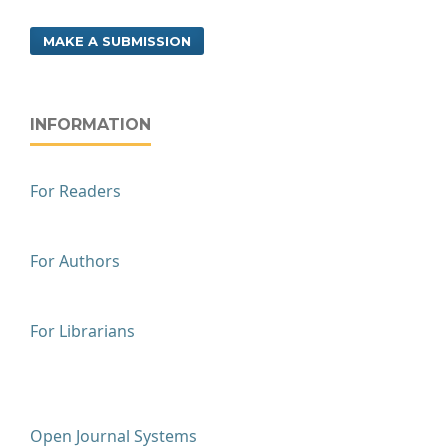
MAKE A SUBMISSION
INFORMATION
For Readers
For Authors
For Librarians
Open Journal Systems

Task objective - Please retype the data exactly as it appears, but without any of its pictures.

Worked solution -
MAKE A SUBMISSION
INFORMATION
For Readers
For Authors
For Librarians
Open Journal Systems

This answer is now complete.